I tried to challenge him, with fundamental questions about the essence of investments and their purpose. I asked him if he could describe in one word the purpose of investing. The word he chose was interest.
Today, I examine investments in two ways: what happens to the principal, and the interim yield, interest or dividends paid along the way.
In simple words, our goal is to reap as many fruit as possible, without compromising the principal.
The combination of the two along a timeline of several years is the total return.
The problem today is low interest rates. So low that is does not compensate for the loss of buying power, and investors are hard pressed to find a mechanism for capital preservation.

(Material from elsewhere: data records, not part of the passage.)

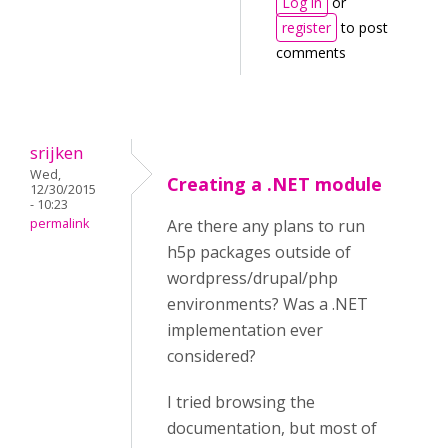
Log in
or
register
to post
comments
srijken
Wed,
Creating a .NET module
12/30/2015
- 10:23
permalink
Are there any plans to run
h5p packages outside of
wordpress/drupal/php
environments? Was a .NET
implementation ever
considered?
I tried browsing the
documentation, but most of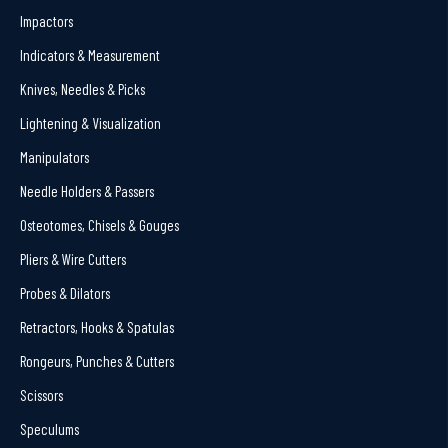
Impactors
Indicators & Measurement
Knives, Needles & Picks
Lightening & Visualization
Manipulators
Needle Holders & Passers
Osteotomes, Chisels & Gouges
Pliers & Wire Cutters
Probes & Dilators
Retractors, Hooks & Spatulas
Rongeurs, Punches & Cutters
Scissors
Speculums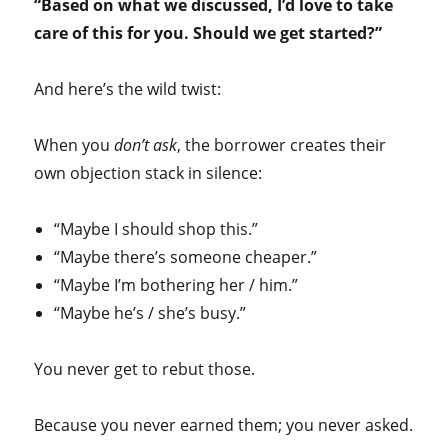
“Based on what we discussed, I’d love to take
care of this for you. Should we get started?”
And here’s the wild twist:
When you
don’t ask
, the borrower creates their
own objection stack in silence:
“Maybe I should shop this.”
“Maybe there’s someone cheaper.”
“Maybe I’m bothering her / him.”
“Maybe he’s / she’s busy.”
You never get to rebut those.
Because you never earned them; you never asked.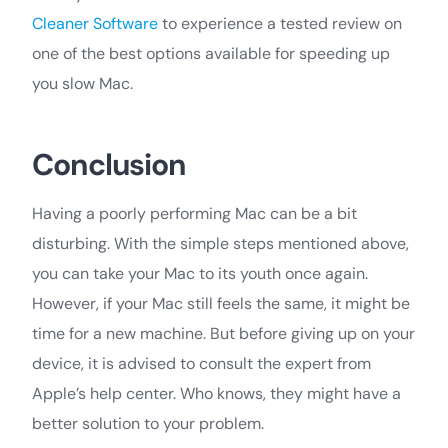
Cleaner Software
to experience a tested review on
one of the best options available for speeding up
you slow Mac.
Conclusion
Having a poorly performing Mac can be a bit
disturbing. With the simple steps mentioned above,
you can take your Mac to its youth once again.
However, if your Mac still feels the same, it might be
time for a new machine. But before giving up on your
device, it is advised to consult the expert from
Apple’s help center. Who knows, they might have a
better solution to your problem.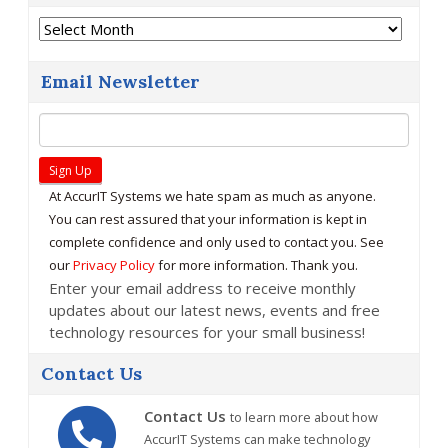
Archives
Email Newsletter
At AccurIT Systems we hate spam as much as anyone.
You can rest assured that your information is kept in
complete confidence and only used to contact you. See
our
Privacy Policy
for more information. Thank you.
Enter your email address to receive monthly
updates about our latest news, events and free
technology resources for your small business!
Contact Us
Contact Us
to learn more about how
AccurIT Systems can make technology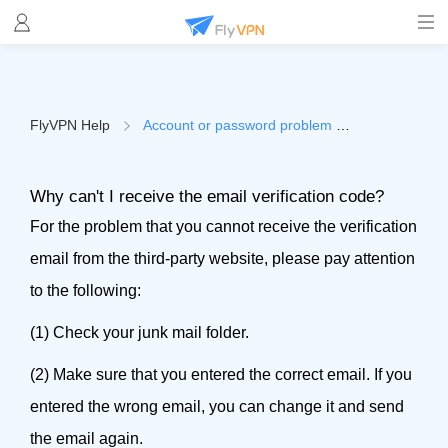
FlyVPN Help
Account or password problem
（Why can't I rece
Why can't I receive the email verification code?
For the problem that you cannot receive the verification
email from the third-party website, please pay attention
to the following:
(1) Check your junk mail folder.
(2) Make sure that you entered the correct email. If you
entered the wrong email, you can change it and send
the email again.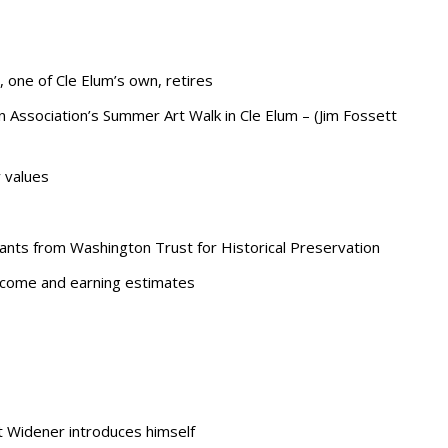
 one of Cle Elum’s own, retires
ssociation’s Summer Art Walk in Cle Elum – (Jim Fossett
 values
grants from Washington Trust for Historical Preservation
income and earning estimates
 Widener introduces himself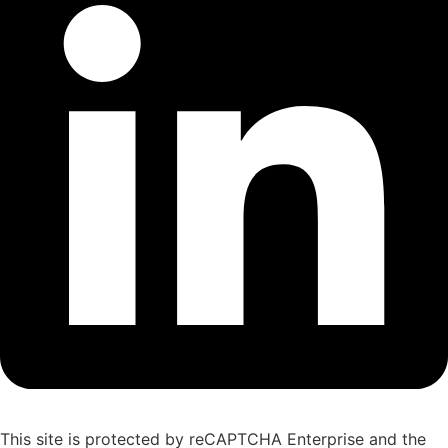
This site is protected by reCAPTCHA Enterprise and the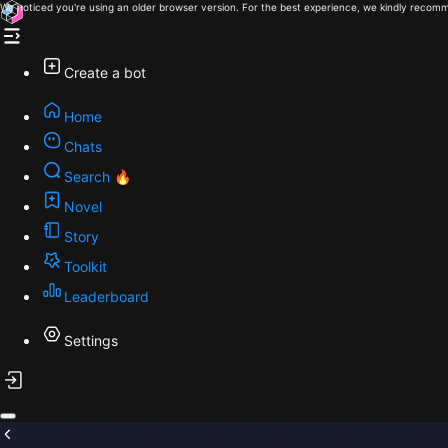
We noticed you're using an older browser version. For the best experience, we kindly recomm
Create a bot
Home
Chats
Search 🔥
Novel
Story
Toolkit
Leaderboard
Settings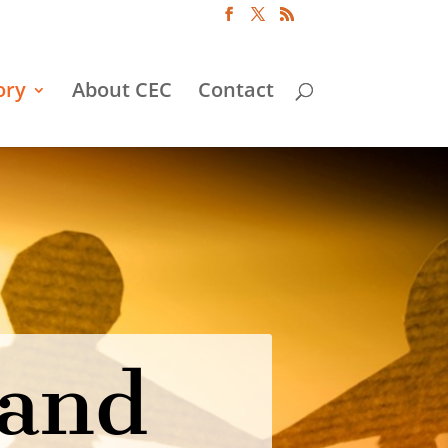
ory
About CEC
Contact
 and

And how is this related to banks?
For hundreds of years the banks have been giving out loans to thousands of clients, and these in turn usually repay much more than they’ve taken.
Clients range from a small company with a big idea, to an individual who needs a loan. Sometimes the bank loans money to those who do not intend to repay.
Another important detail, the bank attempts to secure the loan, thereby becoming somewhat of a partner of the client, by imposing a lien on client assets. In this way the bank ensures that even in the event the client fails, the bank will still have some assets to fall back on that will at least partly cover the loan.
If we remove from the bank model all the big words including “leverage”, “credit risk”, ״ provision for bad debt”, we remain with the basic concept which reads as follows: I have money, I will lend it many people, and they will pay me much more than if I deposit this money safely, where I am guaranteed to receive my entire principal but with minimal interest.
The banks are aware of the balance of power and therefore do not take the risk of loaning money at a fixed interest rate, but rather tend to offer most of their loans at a floating rate. This is due to the fact that the strongest player on the board, the government, can raise or lower interest rates, thus causing significant damage to a bank who is on the wrong side of an interest rate decision.
You might say, and rightfully so, that the banks nearly collapsed. To this I will answer – there are no bad banks, only bankers with dubious abilities.
One of the asset classes we invest in is bank loans ranked lower than investment grade, BBB, but first in the line of debtors of the corporation. In other words, if a company is unable to serve its loan, the bank is usually the first debtor. These loans are based on floating interest rates and the spread is 500 bp over Libor, or 5%.
In the last decade, bank loans were the third best asset class after high yield bonds and equity, and all this while interest rates declined steadily.
Today, when the Libor is at 0.25%, so low that it can only go up, my sense is that bank loans, as an asset class, is well positioned, offering ongoing return of 5% with an option to receive even more should interest rates go up.
Yours,
Michael
Dedicated to my friend Erez, the young guy who now manages a successful investment firm.